Viewpoint: Trump’s space force would spark an arms race

Karen Rubin

Donald Trump, who has demonstrated he is like a child playing with trucks and toy soldiers, now has proposed creating a whole new (sixth) branch of the US armed forces: a Space Force, complete with its own logo. (His re-election campaign giddily invited supporters to vote on which to pick.)

“My new national strategy for space recognizes that space is a war-fighting domain, just like…land, and air, and sea,” Trump said in March.

Trump is effectively declaring war in space, inviting a new arms race among nations – China, Russia, North Korea, Pakistan, India – that will make the nuclear arms race seem quaint.

His thinking was clear shortly after seizing the White House in his “congratulatory” phone call to the International Space Station, when in response to the astronaut’s reflection on how the space station is an exemplar for international cooperation, Trump remarked what an excellent platform that was to attack earth.
While Trump has been vague in what he envisioned, it was left to VP Pence to give more detail:

“The space environment has fundamentally changed in the last generation. What was once peaceful and uncontested is now crowded and adversarial. Today, other nations are seeking to disrupt our space-based systems and challenge American supremacy in space as never before.”
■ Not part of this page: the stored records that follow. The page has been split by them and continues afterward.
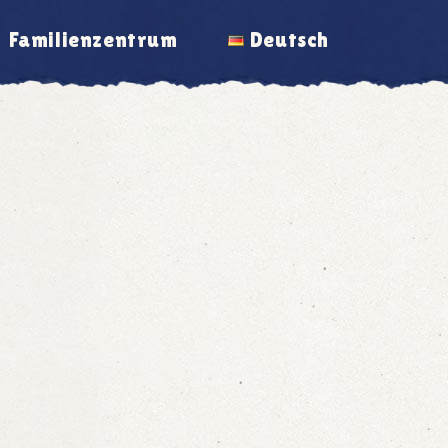
Familienzentrum
Deutsch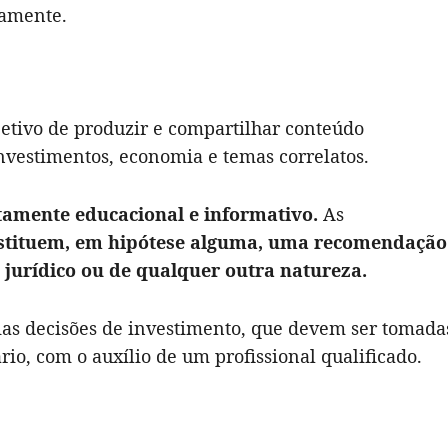
camente.
etivo de produzir e compartilhar conteúdo
investimentos, economia e temas correlatos.
tamente educacional e informativo.
As
stituem, em hipótese alguma, uma recomendação
 jurídico ou de qualquer outra natureza.
rias decisões de investimento, que devem ser tomada
io, com o auxílio de um profissional qualificado.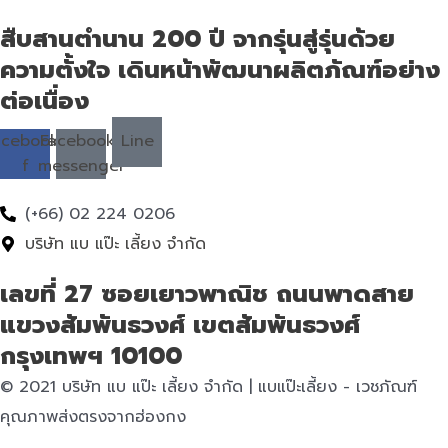
สืบสานตำนาน 200 ปี จากรุ่นสู่รุ่นด้วย
ความตั้งใจ เดินหน้าพัฒนาผลิตภัณฑ์อย่าง
ต่อเนื่อง
acebook-
Facebook-
Line
f
messenger
(+66) 02 224 0206
บริษัท แบ แป๊ะ เลี้ยง จำกัด
เลขที่ 27 ซอยเยาวพาณิช ถนนพาดสาย
แขวงสัมพันธวงศ์ เขตสัมพันธวงศ์
กรุงเทพฯ 10100
© 2021 บริษัท แบ แป๊ะ เลี้ยง จำกัด | แบแป๊ะเลี้ยง - เวชภัณฑ์
คุณภาพส่งตรงจากฮ่องกง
Various nations including Russia, China, North Korea and Iran, he said, have pursued weapons to jam, blind, and disable our navigation and communications satellites via electronic attacks from the ground, and now are working to bring new weapons of war into space.

In 2007, China launched a missile that tracked and destroyed one of its own satellites to demonstrate its growing capability to militarize space, and Russia has been designing an airborne laser to disrupt our space-based system.

And it claims to be developing missiles that can be launched from an aircraft mid-flight to destroy American satellites.

Both nations also are developing hypersonic missiles designed to fly up to five miles per second at such low altitudes that they could potentially evade detection by our missile-defense radars. In fact, China claimed to have made its first successful test of a hypersonic vehicle just last week, Pence said.

“As their actions make clear, our adversaries have transformed space into a warfighting domain already. And the United States will not shrink from this challenge. Under President Trump’s leadership, we will meet it head on to defend our nation and build a peaceful future here on Earth and in space…. But history proves that peace only comes through strength. And in the realm of outer space, the United States Space Force will be that strength in the years ahead.

“And now we must do our part to make bold breakthroughs, strengthen America’s industrial base, and deliver the cutting-edge warfighting capabilities faster than our adversaries could ever imagine.

And that’s exactly what Americans will do. ..And the next generation of Americans to confront the emerging threats in the boundless expanse of space will be wearing the uniform of the United States of America as well.”

Now the United States already has a Space Command that is part of the Air Force that is doing these things. But what Trump is doing is to provoke a new weapons race.

Be clear, weaponizing space is also raising the threat of nuclear holocaust geometrically, since these weapons would likely be nuclear-powered.

Equally hideous is the fact that these billions and billions of dollars for space weaponry and soldiers is that much less we and other nations will have to spend on education, health care, infrastructure, addressing climate change and the famine, drought, wildfires, air pollution and devastation and conflict that hundreds of millions of climate refugees will cause – in short, anything that adds to quality of life.

This wouldn’t be a new Cold War, it would be a Hot War, it would be an arms race such as never seen before.

Moreover, this isn’t a $12 billion enterprise – that’s just the loss-leader price tag being dangled.

That would be a joke (each rocket launch costs $1.5 billion, but development costs hundreds of billions). But the bigger joke is that a similar level of disruption and chaos – communications, navigation, infrastructure – could be accomplished through cyberwarfare and a heck of a lot cheaper, with a lot less destruction of habitat for the victor to exploit.

And that’s the battlefield Trump is conveniently ignoring.

Instead of exacerbating the threat of nuclear extinction and space wars which cannot be won (we now know that “deterrence” isn’t a strategy), governments should be negotiating nuclear nonproliferation (put that Pandora back in its box) and a renewed Outer Space Treaty, which since 1967, has designated space as a global commons to be used for peaceful purposes (Russia and China, as well as the United States, are parties to the treaty).

Instead of upping the stakes for war, the U.S. should move aggressively to ban the weapons that are under development now in order to prevent a new Pandora from being released on humanity.